Tillerson was speaking in Tokyo, ahead of stops in Seoul and Beijing, where Chinese leaders are expected to present their own plan to defuse escalating tensions on the Korean peninsula.
"The diplomatic and other efforts of the past 20 years to bring North Korea to a point of denuclearization have failed. So we have 20 years of a failed approach," Tillerson said at a news conference with Japanese Foreign Minister Fumio Kishida.
China will formally present its own proposal to Tillerson on Saturday, a senior Chinese diplomat told CNN Thursday.
The Chinese plan calls for North Korea to suspend its ballistic missile tests and nuclear activities, and for the United States and South Korea to halt large-scale military exercises that annually antagonize Pyongyang.
"(North Korea) would like to see the Americans move first and take some actions first to show their sincerity, and vice versa," Xiao Qian, the director general of the Asian Affairs Department of the Ministry of Foreign Affairs, told CNN in an exclusive interview.
"So China's proposal is, why not do these things at the same time?"
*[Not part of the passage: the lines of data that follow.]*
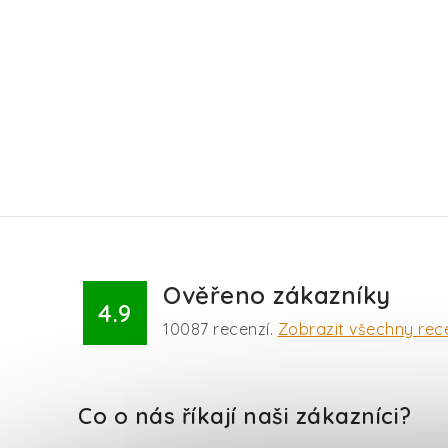
Ověřeno zákazníky
4.9
10087
recenzí.
Zobrazit všechny rec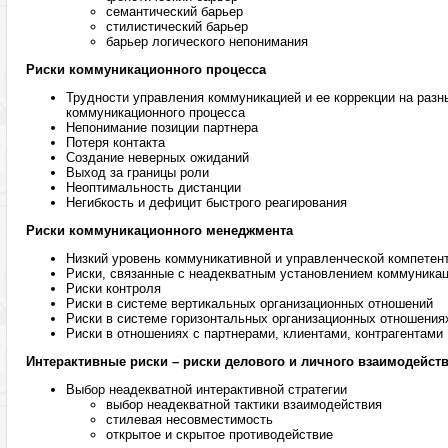
семантический барьер
стилистический барьер
барьер логического непонимания
Риски коммуникационного процесса
Трудности управления коммуникацией и ее коррекции на разн
коммуникационного процесса
Непонимание позиции партнера
Потеря контакта
Создание неверных ожиданий
Выход за границы роли
Неоптимальность дистанции
Негибкость и дефицит быстрого реагирования
Риски коммуникационного менеджмента
Низкий уровень коммуникативной и управленческой компетен
Риски, связанные с неадекватным установлением коммуника
Риски контроля
Риски в системе вертикальных организационных отношений
Риски в системе горизонтальных организационных отношения
Риски в отношениях с партнерами, клиентами, контрагентами
Интерактивные риски – риски делового и личного взаимодейст
Выбор неадекватной интерактивной стратегии
выбор неадекватной тактики взаимодействия
стилевая несовместимость
открытое и скрытое противодействие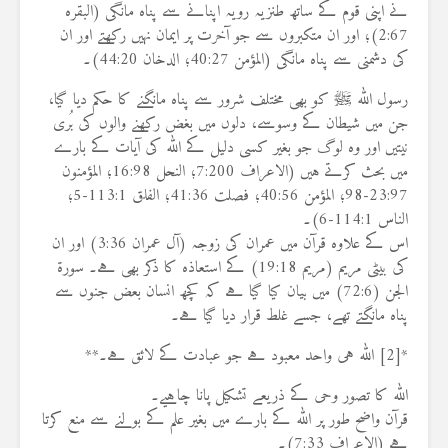
نے اپنی قوم کے ساتھ طنزیہ رویہ اپنانے سے پناہ مانگی (البقرہ
2:67)؛ اور ان متکبروں سے جو آخرت پر ایمان نہیں رکھتے اور ان
کی دشمنی سے پناہ مانگی (المؤمن 40:27؛ الدخان 44:20)۔
رسول اللہ ﷺ کو بھی مختلف شرور سے پناہ مانگنے کا حکم دیا گیا،
جن میں شیطان کے وسوسے، دلوں میں بغض رکھنے والوں کی بُری
نیتیں اور وہ لوگ جو بغیر کسی دلیل کے اللہ کی آیات کے بارے
میں بحث کرتے ہیں (الاعراف 7:200؛ النحل 16:98؛ المؤمنون
23:97-98؛ المؤمن 40:56؛ فصلت 41:36؛ الفلق 113:1-5؛
الناس 114:1-6)۔
اس کے علاوہ قرآن میں عمران کی زوجہ (آل عمران 3:36) اور ان
کی بیٹی مریم (مریم 19:18) کے استعاذہ کا ذکر بھی ہے۔ سورۃ
الجن (72:6) میں بیان کیا گیا ہے کہ کچھ انسان بعض جنوں سے
پناہ مانگتے تھے، جسے غلط قرار دیا گیا ہے۔
*[2] اللہ ہی واحد معبود ہے جو عبادت کے لائق ہے۔**
اللہ کا تصور وحی کے ذریعے تشکیل پانا چاہیے۔
قرآن واضح طور پر اللہ کے بارے میں بغیر علم کے بولنے سے منع کرتا
ہے (الاعراف 7:33)۔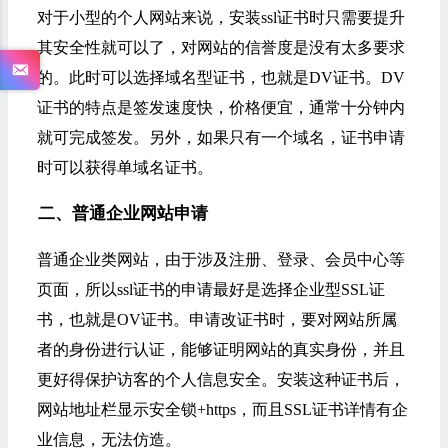
对于小型的个人网站来说，安装ssl证书时只需要提升
其安全性就可以了，对网站的信誉度是没有太多要求
的。此时可以选择域名型证书，也就是DV证书。DV
证书的特点是签发速度快，价格便宜，通常十分钟内
就可完成签发。另外，如果只有一个域名，证书申请
时可以获得单域名证书。
二、普通企业网站申请
普通企业类网站，由于涉及注册、登录、会员中心等
页面，所以ssl证书的申请最好是选择企业型SSL证
书，也就是OV证书。申请改证书时，要对网站所属
者的身份进行认证，能够证明网站的真实身份，并且
更好得保护访客的个人信息安全。安装这种证书后，
网站地址栏显示安全锁+https，而且SSL证书详情有企
业信息，无法仿造。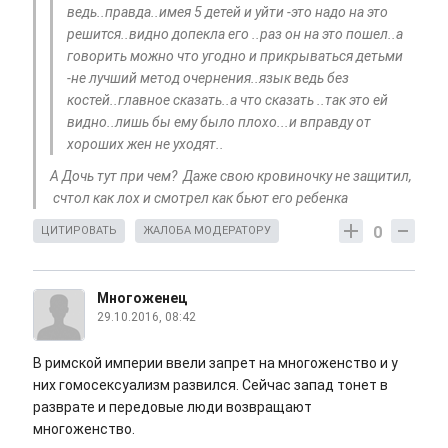
ведь..правда..имея 5 детей и уйти -это надо на это
решится..видно допекла его ..раз он на это пошел..а
говорить можно что угодно и прикрываться детьми
-не лучший метод очернения..язык ведь без
костей..главное сказать..а что сказать ..так это ей
видно..лишь бы ему было плохо...и вправду от
хороших жен не уходят..
А Дочь тут при чем? Даже свою кровиночку не защитил,
счтол как лох и смотрел как бьют его ребенка
0
ЦИТИРОВАТЬ
ЖАЛОБА МОДЕРАТОРУ
Многоженец
29.10.2016, 08:42
В римской империи ввели запрет на многоженство и у
них гомосексуализм развился. Сейчас запад тонет в
разврате и передовые люди возвращают
многоженство.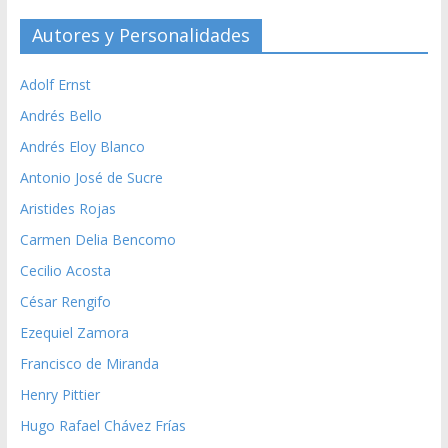
Autores y Personalidades
Adolf Ernst
Andrés Bello
Andrés Eloy Blanco
Antonio José de Sucre
Aristides Rojas
Carmen Delia Bencomo
Cecilio Acosta
César Rengifo
Ezequiel Zamora
Francisco de Miranda
Henry Pittier
Hugo Rafael Chávez Frías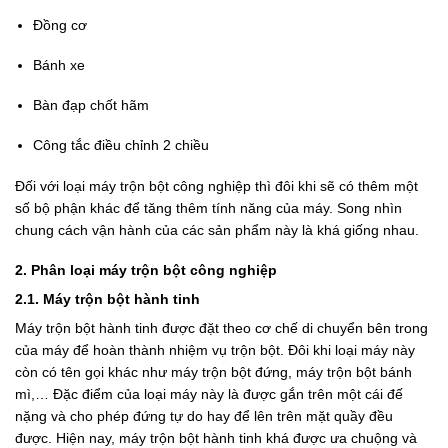
Đồng cơ
Bánh xe
Bàn đạp chốt hãm
Công tắc điều chỉnh 2 chiều
Đối với loại máy trộn bột công nghiệp thì đôi khi sẽ có thêm một
số bộ phận khác để tăng thêm tính năng của máy. Song nhìn
chung cách vận hành của các sản phẩm này là khá giống nhau.
2. Phân loại máy trộn bột công nghiệp
2.1. Máy trộn bột hành tinh
Máy trộn bột hành tinh được đặt theo cơ chế di chuyển bên trong
của máy để hoàn thành nhiệm vụ trộn bột. Đôi khi loại máy này
còn có tên gọi khác như máy trộn bột đứng, máy trộn bột bánh
mì,… Đặc điểm của loại máy này là được gắn trên một cái đế
nặng và cho phép đứng tự do hay để lên trên mặt quầy đều
được. Hiện nay, máy trộn bột hành tinh khá được ưa chuộng và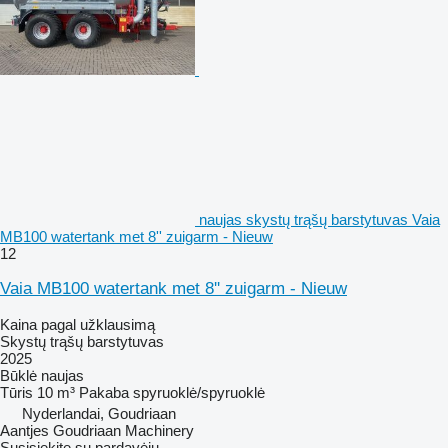
naujas skystų trąšų barstytuvas Vaia
MB100 watertank met 8'' zuigarm - Nieuw
12
Vaia MB100 watertank met 8'' zuigarm - Nieuw
Kaina pagal užklausimą
Skystų trąšų barstytuvas
2025
Būklė
naujas
Tūris
10 m³
Pakaba
spyruoklė/spyruoklė
Nyderlandai, Goudriaan
Aantjes Goudriaan Machinery
Susisiekite su pardavėju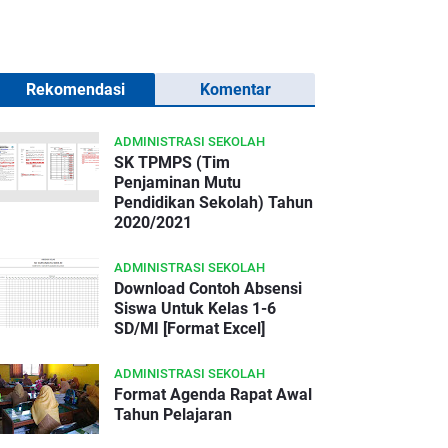
Rekomendasi
Komentar
ADMINISTRASI SEKOLAH
SK TPMPS (Tim
Penjaminan Mutu
Pendidikan Sekolah) Tahun
2020/2021
ADMINISTRASI SEKOLAH
Download Contoh Absensi
Siswa Untuk Kelas 1-6
SD/MI [Format Excel]
ADMINISTRASI SEKOLAH
Format Agenda Rapat Awal
Tahun Pelajaran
"There's no equivalence between North Korea's illegal missile and nuclear activities and what is our lawful, longstanding joint security exercises with our allies in the region," said Mark Toner, the acting State Department spokesman, in response to Wang's initial pitch.
The North Koreans don't seem to be buying it either. In a rare and hastily called press conference Thursday, Pak Myong Ho, the chargé d'affaires at the North Korean embassy in Beijing, also rebuffed Wang's proposal.
"Our stance is that since the US and its followers continue their nuclear threats and intimidation -- in the form of their annual military drills -- on the doorstep of DPRK (Democratic People's Republic of Korea), we will continue to strengthen our defense and preemptive strike capabilities," he said.
The new path?
Speaking side by side in Tokyo, Tillerson and Japan's Kishida reiterated their countries would stand united against North Korea's provocations.
While Kishida said Japan would assume a larger responsibility in the alliance, Tillerson said it was time for the US to stop throwing money at a solution that's not working.
"The United States provided $1.35 billion dollars in assistance to North Korea as an encouragement to take a different pathway. That encouragement has been met with further development of nuclear capabilities, more missile launches, including those of the recent February 11th and March 5th," he said.
Analysts say when it comes to North Korea policy, there are few new options to try.
"Secretary Tillerson's comments on North Korea sound like a simplistic version of the past without a clear vision for the future," John Delury, a professor at Yonsei University's Graduate School of International Affairs told CNN.
"The history of US policy toward North Korea is complicated. It cannot be reduced to a talking point like -- we spent $1.3 billion and got nothing for it."
"A little knowledge is a dangerous thing," he added.
The US, South Korea, Japan, China and Russia have tried repeatedly to negotiate a solution with Pyongyang during Six-Party Talks, which began in 2003.
'Face to face'
In his interview with CNN, Xiao addressed criticisms that China can and should be doing more unilaterally to stop North Korea.
The Trump administration has argued the China should use its vast economic leverage over North Korea to force the Kim Jong Un regime to cease its weapons development program.
"This is a rather complicated situation. You cannot solve the problem in a simple way," Xiao said.
"The DPRK has been saying all along that it is the threat from the US to make them choose other options, including nuclearization of their military capabilities. So it is, to a large extent, for the US and the DPRK to face to face, sit down and talk, and try to find a way to work out the problem," he said, using the abbreviation for North Korea's formal name -- the Democratic People's Republic of Korea.
Xiao also denied claims that Beijing has been carrying out systematic economic retaliation against South Korean businesses as a result of its opposition to the THAAD missile defense system that the US and South Korea believe is necessary to protect against North Korean missiles.
"But if they continue to move on with this deployment, there will be consequences -- and those consequence will be borne by the Americans and ROK (Republic of Korea)," he warned, without elaborating.